Property bubble vexes puncture policies

1
2017-03-23 09:25Shanghai Daily Editor: Huang Mingrui ECNS App Download

An acquaintance of mine who moved to Beijing from Shanghai about two years ago was aghast when an 80-square-meter apartment in Wangjing, a neighborhood beyond the Fourth Ring Road in the capital, hit the market at a price of about 13 million yuan ($1.88 million).

On WeChat, he posted a photo of a sales chart in a real estate office, showing that larger units of about 200 square meters in the same new development were selling for prices ranging between 110,000 yuan and 130,000 yuan a square meter.

His posting was so surprising because it came just one day after Beijing's municipal government stepped in to impose the harshest restrictions to-date on home buying in yet another stab at reining in a red-hot housing market.

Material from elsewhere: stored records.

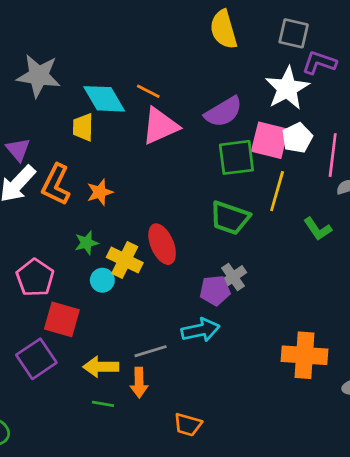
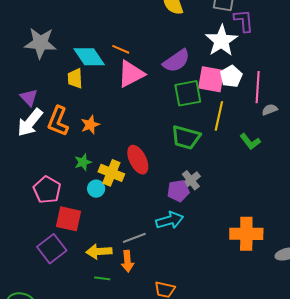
purple L-shape: (319, 63) -> (244, 21), turned 70

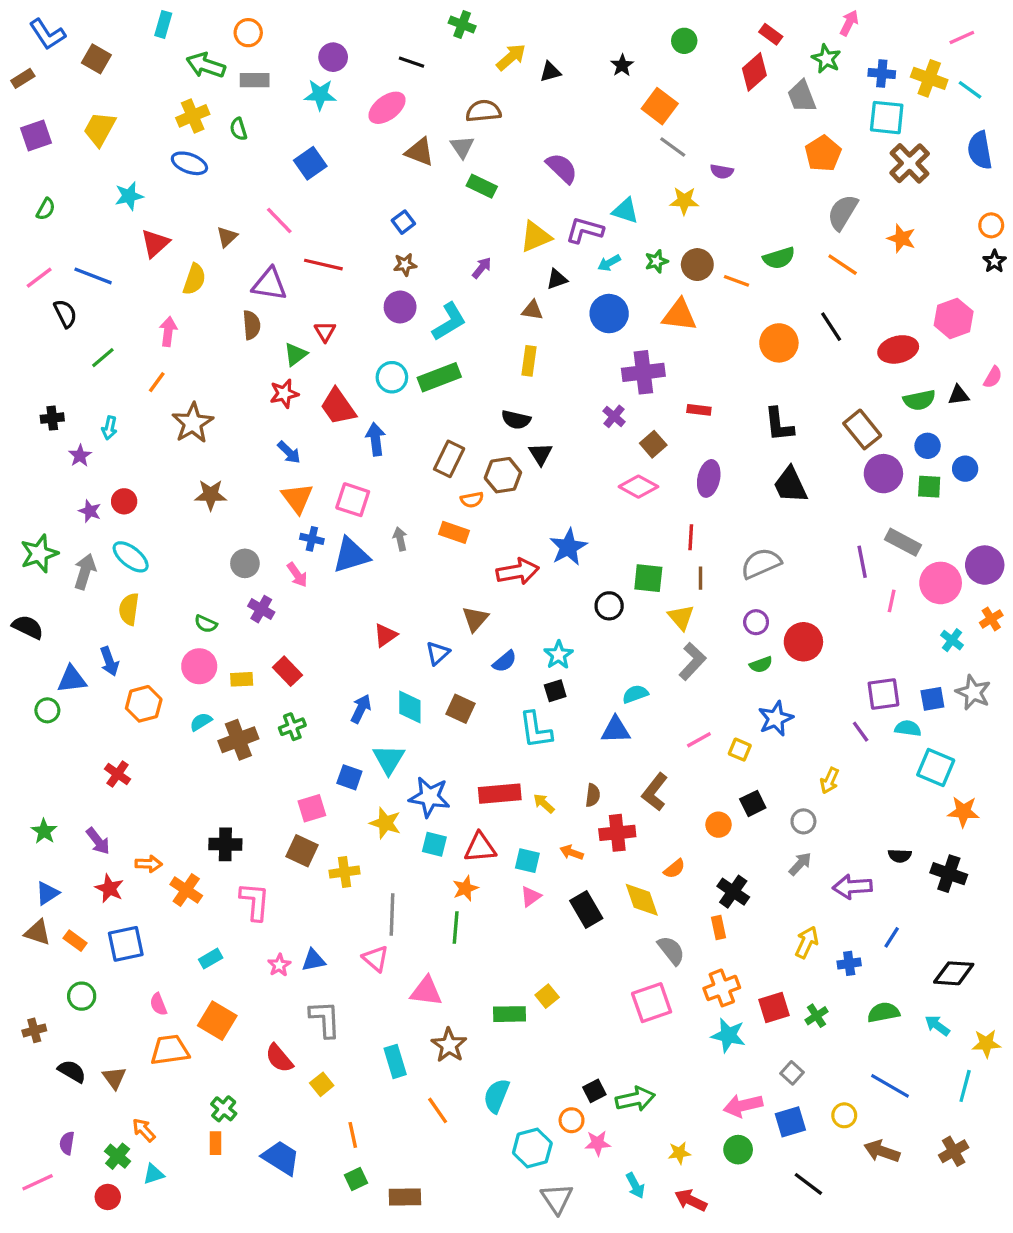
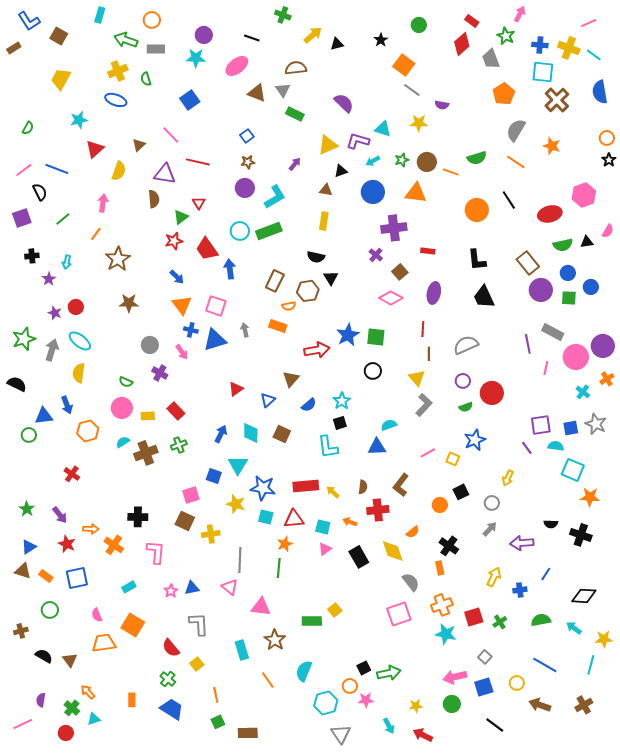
purple square: (36, 136) -> (22, 218), moved
green square: (648, 578) -> (376, 337), moved
green cross: (224, 1109) -> (168, 679), moved

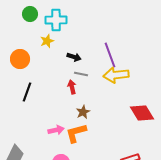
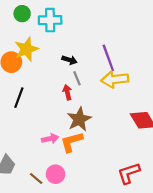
yellow star: (47, 41) -> (26, 49), moved, size x1.6
gray line: (81, 74) -> (77, 78), turned 56
brown star: (83, 112) -> (79, 119), size x1.6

The restrictions come on the heels of the National People's Congress, which added language to its annual work report pledging to curb surging property prices in big cities.

Under Beijing's new rules, the minimum down payment for a second home was raised to at least 60 percent from 50 percent for what are classified as "normal" houses, and to at least 80 percent from 70 percent for those defined as "non-normal."

The city's definition for "normal" is based on the location of homes within the capital's ring roads. "Normal" ranges from 4.68 million yuan, or 39,600 yuan per square meter, within the Fifth Ring Road to those costing less than 2.808 million yuan, or 23,760 yuan per square meter, beyond the Sixth Ring Road. All other homes are deemed "non-normal."

In addition, people who already own a home in the city or who have ever applied for a mortgage loan from either commercial banks or public housing funds are now categorized as "second-time buyers," which puts an addition onus on their home-buying ability. It is a similar move to one adopted in Shanghai late last November.

The new rules stipulate that mortgage loans extended by either commercial banks or public housing funds must not exceed 25 years in duration. That compares to the previous maximum of 30 years.

Beijing was not alone in hitting the headlines across China. A wave of government curbs on buying property has swept the country.

At least half a dozen Chinese cities, including Beijing neighbors Shijiazhuang, Baoding and Langfang, Guangzhou, Changsha and Zhenzhou have slammed the brakes on home buying in the past week. Nationwide in March alone, more than 17 cities launched campaigns to let some air out of what is considered a dangerous market bubble.